**Try it**: Please copy every line of the data in which the string "contact" appears.

**Records supplied**:

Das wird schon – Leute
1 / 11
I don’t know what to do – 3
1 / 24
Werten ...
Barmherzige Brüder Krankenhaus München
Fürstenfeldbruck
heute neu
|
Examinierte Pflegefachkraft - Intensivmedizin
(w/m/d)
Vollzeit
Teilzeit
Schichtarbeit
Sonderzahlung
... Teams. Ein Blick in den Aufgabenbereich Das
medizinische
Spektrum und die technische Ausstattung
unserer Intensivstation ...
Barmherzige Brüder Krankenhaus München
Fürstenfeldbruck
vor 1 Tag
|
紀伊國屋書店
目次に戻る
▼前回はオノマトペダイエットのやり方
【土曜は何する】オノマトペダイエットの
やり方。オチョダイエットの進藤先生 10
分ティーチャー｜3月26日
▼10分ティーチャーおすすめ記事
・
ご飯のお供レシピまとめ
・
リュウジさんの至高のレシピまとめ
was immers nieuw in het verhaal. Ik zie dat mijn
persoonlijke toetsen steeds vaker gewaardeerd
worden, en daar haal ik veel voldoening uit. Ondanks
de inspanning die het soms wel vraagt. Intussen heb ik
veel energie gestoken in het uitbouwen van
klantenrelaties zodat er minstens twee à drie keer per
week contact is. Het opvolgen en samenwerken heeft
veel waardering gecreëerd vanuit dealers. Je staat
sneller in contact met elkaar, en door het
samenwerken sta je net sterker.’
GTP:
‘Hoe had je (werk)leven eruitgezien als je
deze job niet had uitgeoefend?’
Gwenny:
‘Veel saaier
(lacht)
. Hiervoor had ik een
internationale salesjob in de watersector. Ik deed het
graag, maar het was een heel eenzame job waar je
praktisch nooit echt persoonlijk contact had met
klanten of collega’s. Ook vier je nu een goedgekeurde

**Expected output**:
week contact is. Het opvolgen en samenwerken heeft
sneller in contact met elkaar, en door het
praktisch nooit echt persoonlijk contact had met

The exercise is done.